When using a third-party custom application with Dynamics 365, you need to take extra care to make sure that the app works with your company’s implementation of Dynamics 365. This is because different third-party applications have different means of providing help and documentation. Each application may provide its own set of help panes, their own user interface layout, and even their own developer portal. To make sure that you’re actually getting the help you need, check out the following list of best practices. Best Practices for Using Custom Help Panes for Dynamics 365
Use your Company’s user Interface as the Starting Point for the Help Panes
If you’re designing your Dynamics 365 custom help application to integrate with a specific third-party tool, it’s a good idea to start by designing the user interface for that tool. As the initial basis for the help panes, you can use the information and resources from the corresponding tool documentation.
Explain how to use your tool in the Help Builder.
In order to make sure that your customers actually receive the help they need, it’s a good idea to show them how to use your product. This means that you should provide a detailed Help Builder guide, setting out not only how to use the application but also what options are available and the likely outcomes of each option. You should also include any troubleshooting or advanced usage guides that your tool provides.
Have a Centralized Developer support Portal.
It can be tempting to create a separate portal for each third-party software you integrate with. However, doing so will make it difficult for users to find the right support; it will also make it hard for developers to find the right questions to tackle. A centralized developer support portal will do two things for you: make it easy for users to find the right support, and allow developers to find the right questions to tackle. A central support portal will also provide consistency across all of your integrations, making it easy for developers to find the right questions to answer.
Distinguish Between tool Usage and Help-building Scenarios.
A helpful way to distinguish between usage scenarios and help-building scenarios is to add a help-building note to the relevant action. For example, if a customer has an issue with a specific functionality, you can note in the user interface where they can find help on that issue. This will help users to easily find the right information and can also help developers to better understand their users’ needs.

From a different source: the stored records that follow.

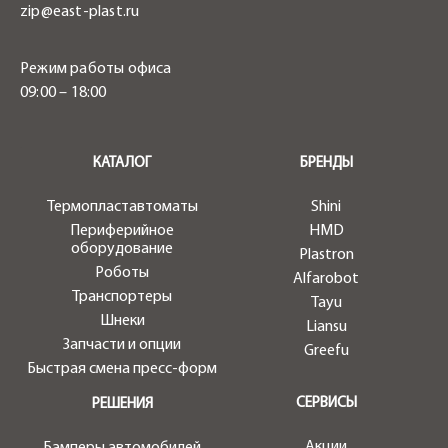
zip@east-plast.ru
Режим работы офиса
09:00 – 18:00
.
КАТАЛОГ
БРЕНДЫ
Термопластавтоматы
Shini
Периферийное
HMD
оборудование
Plastron
Роботы
Alfarobot
Транспортеры
Tayu
Шнеки
Liansu
Запчасти и опции
Greefu
Быстрая смена пресс-форм
СЕРВИСЫ
РЕШЕНИЯ
Акции
Бамперы автомобилей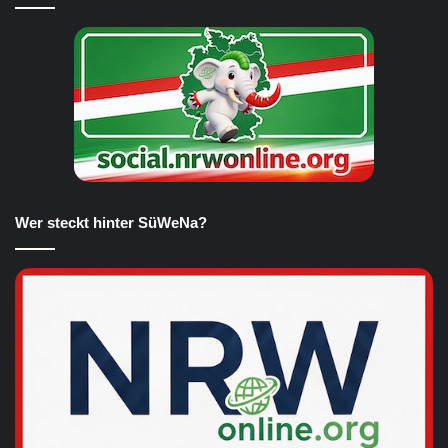
Wer steckt hinter SüWeNa?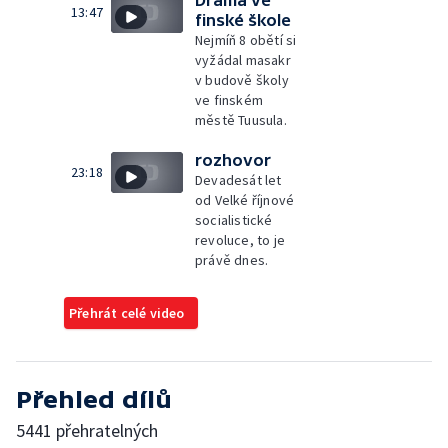
Drama ve
13:47
finské škole
Nejmíň 8 obětí si
vyžádal masakr
v budově školy
ve finském
městě Tuusula.
rozhovor
23:18
Devadesát let
od Velké říjnové
socialistické
revoluce, to je
právě dnes.
Přehrát celé video
Přehled dílů
5441 přehratelných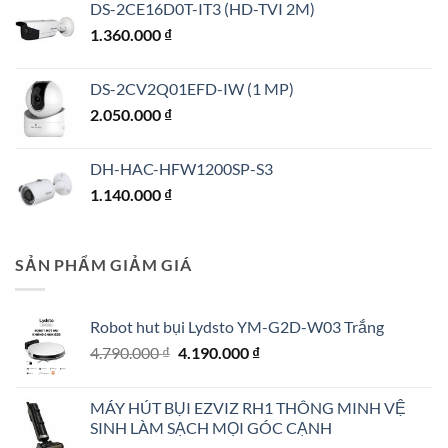
DS-2CE16D0T-IT3 (HD-TVI 2M)
1.360.000
₫
DS-2CV2Q01EFD-IW (1 MP)
2.050.000
₫
DH-HAC-HFW1200SP-S3
1.140.000
₫
SẢN PHẨM GIẢM GIÁ
Robot hut bụi Lydsto YM-G2D-W03 Trắng
Giá
Giá
4.790.000
₫
4.190.000
₫
gốc
hiện
là:
tại
MÁY HÚT BỤI EZVIZ RH1 THÔNG MINH VỆ
4.790.000 ₫.
là:
SINH LÀM SẠCH MỌI GÓC CẠNH
4.190.000 ₫.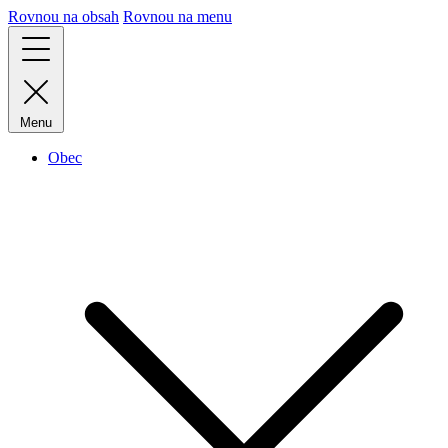
Rovnou na obsah
Rovnou na menu
Menu
Obec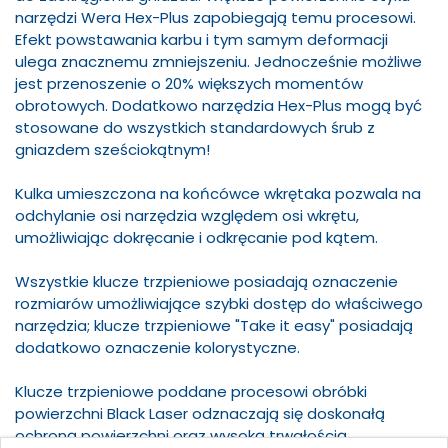
narzędzi Wera Hex-Plus zapobiegają temu procesowi.
Efekt powstawania karbu i tym samym deformacji
ulega znacznemu zmniejszeniu. Jednocześnie możliwe
jest przenoszenie o 20% większych momentów
obrotowych. Dodatkowo narzędzia Hex-Plus mogą być
stosowane do wszystkich standardowych śrub z
gniazdem sześciokątnym!
Kulka umieszczona na końcówce wkrętaka pozwala na
odchylanie osi narzędzia względem osi wkrętu,
umożliwiając dokręcanie i odkręcanie pod kątem.
Wszystkie klucze trzpieniowe posiadają oznaczenie
rozmiarów umożliwiające szybki dostęp do właściwego
narzędzia; klucze trzpieniowe "Take it easy" posiadają
dodatkowo oznaczenie kolorystyczne.
Klucze trzpieniowe poddane procesowi obróbki
powierzchni Black Laser odznaczają się doskonałą
ochroną powierzchni oraz wysoką trwałością.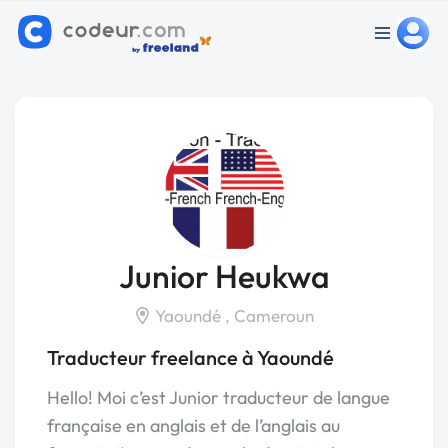
Junior Heukwa
Yaoundé , Cameroun
Traducteur freelance à Yaoundé
Hello! Moi c’est Junior traducteur de langue
française en anglais et de l’anglais au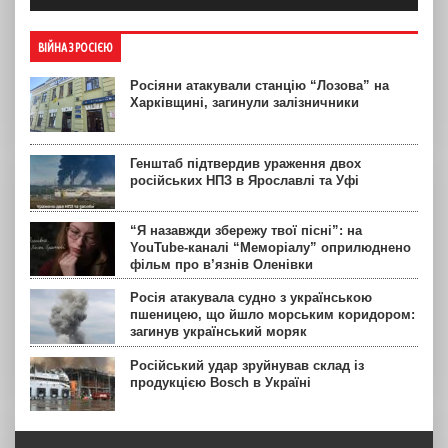
ВІЙНА З РОСІЄЮ
Росіяни атакували станцію “Лозова” на
Харківщині, загинули залізничники
Генштаб підтвердив ураження двох
російських НПЗ в Ярославлі та Уфі
“Я назавжди збережу твої пісні”: на
YouTube-каналі “Меморіалу” оприлюднено
фільм про в’язнів Оленівки
Росія атакувала судно з українською
пшеницею, що йшло морським коридором:
загинув український моряк
Російський удар зруйнував склад із
продукцією Bosch в Україні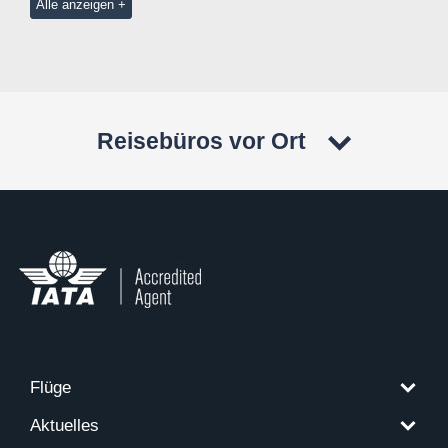
Alle anzeigen
Reisebüros vor Ort
Flüge
Aktuelles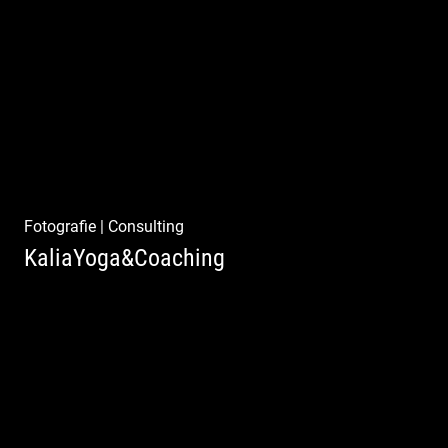
Yoga | Fashion | Cool & symphatisch
Fotografie
|
Consulting
KaliaYoga&Coaching
Pint- & Webdesign, Fotografie & Corporate-
Design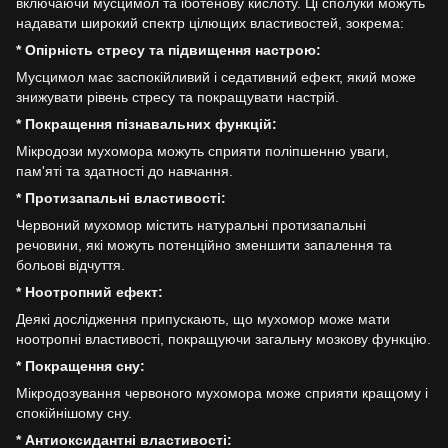
включаючи мусцимол та іботенову кислоту. Ці сполуки можуть
надавати широкий спектр цілющих властивостей, зокрема:
* Опірність стресу та підвищення настрою:
Мусцимол має заспокійливий і седативний ефект, який може
знижувати рівень стресу та покращувати настрій.
* Покращення пізнавальних функцій:
Мікродози мухомора можуть сприяти поліпшенню уваги,
пам'яті та здатності до навчання.
* Протизапальні властивості:
Червоний мухомор містить натуральні протизапальні
речовини, які можуть потенційно зменшити запалення та
больові відчуття.
* Ноотропний ефект:
Деякі дослідження припускають, що мухомор може мати
ноотропні властивості, покращуючи загальну мозкову функцію.
* Покращення сну:
Мікродозування червоного мухомора може сприяти кращому і
спокійнішому сну.
* Антиоксидантні властивості: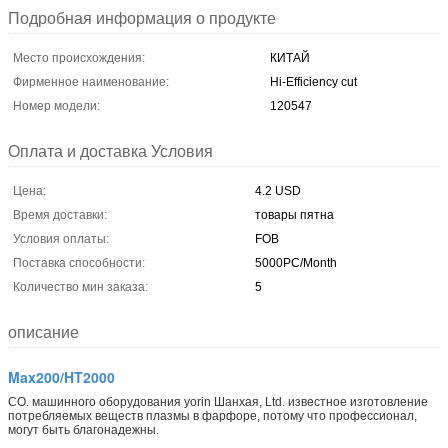
Подробная информация о продукте
Место происхождения:
КИТАЙ
Фирменное наименование:
Hi-Efficiency cut
Номер модели:
120547
Оплата и доставка Условия
Цена:
4.2 USD
Время доставки:
товары пятна
Условия оплаты:
FOB
Поставка способности:
5000PC/Month
Количество мин заказа:
5
описание
Max200/HT2000
CO. машинного оборудования yorin Шанхая, Ltd. известное изготовление
потребляемых веществ плазмы в фарфоре, потому что профессионал,
могут быть благонадежны.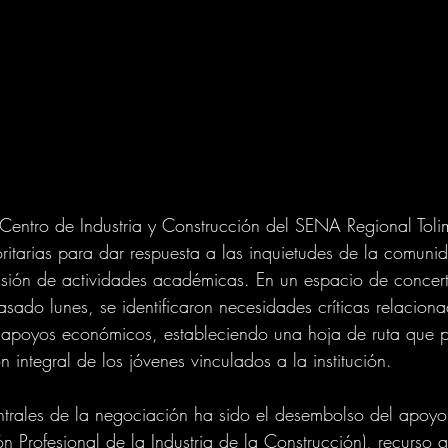
 Centro de Industria y Construcción del SENA Regional Toli
oritarias para dar respuesta a las inquietudes de la comunid
ensión de actividades académicas. En un espacio de concer
pasado lunes, se identificaron necesidades críticas relacion
 y apoyos económicos, estableciendo una hoja de ruta que p
n integral de los jóvenes vinculados a la institución.
ntrales de la negociación ha sido el desembolso del apoyo
 Profesional de la Industria de la Construcción), recurso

Conduct a Comprehensive Test Drive
Similar to how you would conduct a user study before adding a new feature, you should carry out a test drive of your tool before letting it live in your customer’s environment. By running through your application’s paces, you can make sure that your customers aren’t experiencing any significant issues. You can also use this time to ensure that you understand how your users experience your product. What challenges are they experiencing? What are they trying to accomplish? By clarifying these aspects of your application, you can better guide your development team as they work to solve those challenges.
Custom help panes offer a great way to provide documentation and help for your customers. They’re easy to create, maintain, and use. What’s more, they sync well with the rest of the application, so users won’t find yourself hunting down documentation or help from across the company network. In short, they’re great for when you want to quickly provide help to a large number of users without having to jump through as many hoops.